The tears are finally drying — the tears of the Bush years, and the tears of awe at the sight of a black president of the United States. So what now? If we want to see how Obama will affect us all — for good or bad — we need to trace the deep structural factors that underlie United States foreign policy. A useful case study of these pressures is about to flicker on to our news pages for a moment — from the top of the world.
Bolivia is the poorest country in Latin America, and shows us in stark detail the contradictions facing a black president of the American empire.
President of Bolivia Evo Morales has a story strikingly similar to Obama’s. In 2006, he became the first indigenous president of his country — and a symbol of the potential of democracy. As recently as the 1950s, an indigenous person wasn’t even allowed to walk through the center of La Paz, where the presidential palace and city cathedral stand. They were (and are) routinely compared to monkeys and apes. Morales was born to a poor potato-farmer in the mountains, and grew up scavenging for discarded orange peel or banana skins to eat.
Before Morales, the white elite was happy to allow American companies to simply take the gas and leave the Bolivian people with short change: Just 18 percent of the royalties. In 1999, an American company, Bechtel, was handed the water supply — and water rates for the poor majority doubled.
Morales ran for election against this agenda. He said that Bolivia’s resources should be used for the benefit of millions of bitterly poor Bolivians, not a tiny number of super-rich Americans. He kept his promise. Now Bolivia keeps 82 percent of the vast gas royalties — and he has used the money to increase health spending by 300 percent, and to build the country’s first pension system. He is one of the most popular leaders in the democratic world.
But how did the US government (and much of the media) react? George Bush fulminated that “democracy is being eroded in Bolivia”, and a recent US ambassador to the country compared Morales to Osama Bin Laden. Why? To them, you are a democrat if you give your resources to US corporations, and you are a dictator if you give them to your own people. The will of the Bolivian people is irrelevant. For these reasons, the US has been moving to trash Morales.
Enter Obama — and his paradoxes. He is obviously a person of good will and good sense, but he is operating in a system subject to many undemocratic pressures. Bolivia illustrates the tension. Which America will Obama embody? The answer is both — at first. Morales has welcomed him as “a brother”, and Obama has made it clear he wants a dialogue, rather than the abuse of the Bush years. Yet who is Obama’s Bolivia adviser? A lawyer called Greg Craig, who represents Gonzalo Sánchez de Lozada — the hard-right former president of Bolivia who imposed some of the most extreme privatizations of the 1980s, and is now wanted on charges of genocide. Craig’s legal team says Morales is (yes) leading “an offensive against democracy”.

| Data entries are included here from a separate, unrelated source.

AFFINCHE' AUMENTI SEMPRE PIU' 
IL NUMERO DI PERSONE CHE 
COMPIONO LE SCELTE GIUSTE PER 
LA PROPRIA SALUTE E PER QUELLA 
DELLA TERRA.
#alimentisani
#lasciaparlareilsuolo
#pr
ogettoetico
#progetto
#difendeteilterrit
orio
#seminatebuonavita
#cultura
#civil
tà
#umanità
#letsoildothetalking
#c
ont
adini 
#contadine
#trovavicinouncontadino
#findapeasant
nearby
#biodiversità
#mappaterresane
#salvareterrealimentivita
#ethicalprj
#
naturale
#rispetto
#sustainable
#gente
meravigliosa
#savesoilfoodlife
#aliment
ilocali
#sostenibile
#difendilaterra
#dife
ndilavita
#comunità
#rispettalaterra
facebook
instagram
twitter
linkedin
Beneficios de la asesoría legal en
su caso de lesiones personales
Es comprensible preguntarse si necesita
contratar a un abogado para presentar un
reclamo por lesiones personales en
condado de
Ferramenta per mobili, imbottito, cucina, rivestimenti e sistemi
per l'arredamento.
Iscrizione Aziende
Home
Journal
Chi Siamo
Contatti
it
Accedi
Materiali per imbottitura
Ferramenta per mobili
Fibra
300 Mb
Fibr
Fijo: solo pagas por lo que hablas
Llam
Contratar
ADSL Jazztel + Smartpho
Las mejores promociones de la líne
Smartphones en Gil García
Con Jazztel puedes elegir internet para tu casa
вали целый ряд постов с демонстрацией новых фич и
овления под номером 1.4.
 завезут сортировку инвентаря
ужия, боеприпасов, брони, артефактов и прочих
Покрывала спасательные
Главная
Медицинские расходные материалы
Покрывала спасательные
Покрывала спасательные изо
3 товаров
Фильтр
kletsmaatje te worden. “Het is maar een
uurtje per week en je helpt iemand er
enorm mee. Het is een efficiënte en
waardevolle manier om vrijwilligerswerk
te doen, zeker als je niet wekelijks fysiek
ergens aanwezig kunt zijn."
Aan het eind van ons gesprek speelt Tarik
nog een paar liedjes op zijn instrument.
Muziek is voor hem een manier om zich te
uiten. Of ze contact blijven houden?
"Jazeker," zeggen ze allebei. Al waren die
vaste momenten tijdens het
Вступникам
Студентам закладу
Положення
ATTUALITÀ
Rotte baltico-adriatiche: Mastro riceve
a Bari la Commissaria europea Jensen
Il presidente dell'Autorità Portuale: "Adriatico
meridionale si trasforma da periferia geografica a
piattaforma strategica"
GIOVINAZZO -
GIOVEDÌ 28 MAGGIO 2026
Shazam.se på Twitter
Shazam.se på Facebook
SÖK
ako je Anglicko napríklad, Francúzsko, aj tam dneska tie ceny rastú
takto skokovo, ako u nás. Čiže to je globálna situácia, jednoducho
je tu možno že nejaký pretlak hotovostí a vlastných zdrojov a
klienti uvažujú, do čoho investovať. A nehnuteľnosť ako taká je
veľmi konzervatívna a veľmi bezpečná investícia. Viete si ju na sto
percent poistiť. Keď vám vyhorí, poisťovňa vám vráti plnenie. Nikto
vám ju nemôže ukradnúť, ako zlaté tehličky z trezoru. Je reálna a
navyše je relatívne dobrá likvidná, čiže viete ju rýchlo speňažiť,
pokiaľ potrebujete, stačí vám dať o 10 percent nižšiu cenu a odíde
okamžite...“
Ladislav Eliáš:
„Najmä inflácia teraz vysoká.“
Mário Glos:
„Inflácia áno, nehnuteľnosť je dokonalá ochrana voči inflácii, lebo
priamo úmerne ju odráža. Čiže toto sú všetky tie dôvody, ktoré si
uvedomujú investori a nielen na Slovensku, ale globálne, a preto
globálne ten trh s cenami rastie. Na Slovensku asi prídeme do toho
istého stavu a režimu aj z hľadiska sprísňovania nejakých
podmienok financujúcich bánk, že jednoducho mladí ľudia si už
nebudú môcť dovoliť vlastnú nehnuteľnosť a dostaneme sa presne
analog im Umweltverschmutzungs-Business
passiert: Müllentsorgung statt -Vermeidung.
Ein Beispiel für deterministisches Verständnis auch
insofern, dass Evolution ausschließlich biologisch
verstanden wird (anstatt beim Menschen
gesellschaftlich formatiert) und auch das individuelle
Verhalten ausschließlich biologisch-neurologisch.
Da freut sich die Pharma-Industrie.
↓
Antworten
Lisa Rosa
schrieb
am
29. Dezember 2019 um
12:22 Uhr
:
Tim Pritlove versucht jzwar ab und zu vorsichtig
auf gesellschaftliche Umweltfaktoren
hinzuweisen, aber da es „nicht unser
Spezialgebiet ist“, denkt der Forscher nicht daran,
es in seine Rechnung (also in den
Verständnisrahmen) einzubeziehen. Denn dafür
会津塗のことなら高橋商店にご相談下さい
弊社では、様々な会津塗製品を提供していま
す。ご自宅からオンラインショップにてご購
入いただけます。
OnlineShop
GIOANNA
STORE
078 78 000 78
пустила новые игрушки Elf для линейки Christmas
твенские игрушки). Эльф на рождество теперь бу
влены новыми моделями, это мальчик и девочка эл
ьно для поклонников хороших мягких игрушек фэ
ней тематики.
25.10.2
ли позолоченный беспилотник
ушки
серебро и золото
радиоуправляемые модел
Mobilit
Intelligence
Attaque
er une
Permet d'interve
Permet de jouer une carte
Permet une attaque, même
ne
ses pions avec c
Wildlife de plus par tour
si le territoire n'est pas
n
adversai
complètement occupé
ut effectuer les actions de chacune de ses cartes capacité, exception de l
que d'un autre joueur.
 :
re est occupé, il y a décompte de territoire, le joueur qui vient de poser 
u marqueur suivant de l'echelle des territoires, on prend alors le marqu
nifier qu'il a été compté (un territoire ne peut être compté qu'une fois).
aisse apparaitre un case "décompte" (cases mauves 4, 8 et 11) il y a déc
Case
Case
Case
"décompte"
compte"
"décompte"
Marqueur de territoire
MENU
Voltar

The US is still dependent on foreign fossil fuels to keep its lights on, and US corporations still buy senators from both parties. Obama will still be swayed by those factors.
Obama also says he wants to peel back the distorting effect of corporate money on the US political system. He is already less slathered in corporate cash than any president since the 1920s. The further he pushes it back, the more breathing space democratic movements like Morales’s have to control their own resources.
But we will see. If you want to know if Obama is really altering the tectonic forces that drive American power, keep an eye on the rooftop of the world.